▸ Task directions
Print nothing but the lines below starting at the line that holds "badania statystyczne z zakresu" and ending at the line that holds "professionnelle, des Personnes", including both, each exactly as written.

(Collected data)
════════
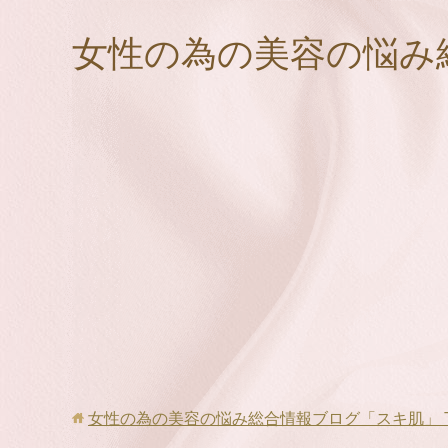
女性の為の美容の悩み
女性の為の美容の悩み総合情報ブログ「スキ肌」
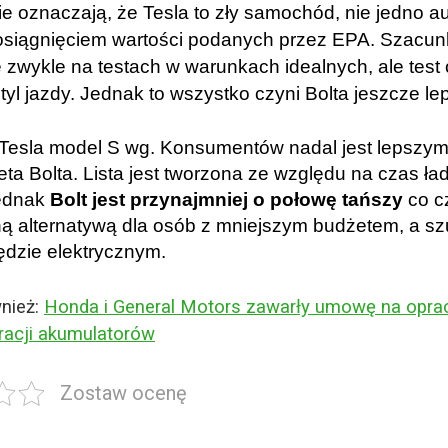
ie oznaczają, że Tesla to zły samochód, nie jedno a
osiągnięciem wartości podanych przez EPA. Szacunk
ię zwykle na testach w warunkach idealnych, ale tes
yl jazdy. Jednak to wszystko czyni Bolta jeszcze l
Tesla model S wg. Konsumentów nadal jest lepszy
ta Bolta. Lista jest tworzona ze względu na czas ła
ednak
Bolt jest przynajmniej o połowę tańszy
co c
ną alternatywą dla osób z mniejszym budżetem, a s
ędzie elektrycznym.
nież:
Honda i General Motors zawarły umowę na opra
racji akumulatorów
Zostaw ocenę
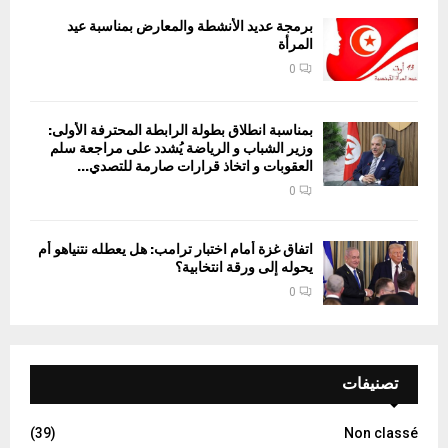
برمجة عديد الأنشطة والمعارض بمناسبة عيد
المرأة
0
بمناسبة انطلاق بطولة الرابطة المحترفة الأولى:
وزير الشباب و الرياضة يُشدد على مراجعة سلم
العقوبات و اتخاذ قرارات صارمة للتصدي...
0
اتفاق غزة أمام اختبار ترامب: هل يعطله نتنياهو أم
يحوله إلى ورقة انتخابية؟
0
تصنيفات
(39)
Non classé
════════
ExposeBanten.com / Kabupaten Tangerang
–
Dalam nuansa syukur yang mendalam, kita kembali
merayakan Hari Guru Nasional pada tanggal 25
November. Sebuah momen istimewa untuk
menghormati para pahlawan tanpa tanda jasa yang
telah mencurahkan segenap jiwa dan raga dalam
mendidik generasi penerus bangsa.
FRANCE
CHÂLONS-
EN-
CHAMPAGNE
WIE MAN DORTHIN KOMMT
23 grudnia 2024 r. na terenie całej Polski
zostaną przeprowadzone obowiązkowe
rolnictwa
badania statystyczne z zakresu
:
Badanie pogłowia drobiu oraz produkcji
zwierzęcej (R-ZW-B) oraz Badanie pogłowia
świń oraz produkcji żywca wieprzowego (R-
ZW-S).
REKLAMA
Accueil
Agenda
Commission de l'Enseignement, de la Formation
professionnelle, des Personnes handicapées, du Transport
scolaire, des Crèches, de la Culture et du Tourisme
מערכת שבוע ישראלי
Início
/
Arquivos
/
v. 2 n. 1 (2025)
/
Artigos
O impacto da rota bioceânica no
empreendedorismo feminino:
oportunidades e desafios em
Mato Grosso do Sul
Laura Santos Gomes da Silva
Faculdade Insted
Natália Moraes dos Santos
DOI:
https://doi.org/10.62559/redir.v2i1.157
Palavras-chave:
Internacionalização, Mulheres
════════
▸ Result of the task
badania statystyczne z zakresu
:
Badanie pogłowia drobiu oraz produkcji
zwierzęcej (R-ZW-B) oraz Badanie pogłowia
świń oraz produkcji żywca wieprzowego (R-
ZW-S).
REKLAMA
Accueil
Agenda
Commission de l'Enseignement, de la Formation
professionnelle, des Personnes handicapées, du Transport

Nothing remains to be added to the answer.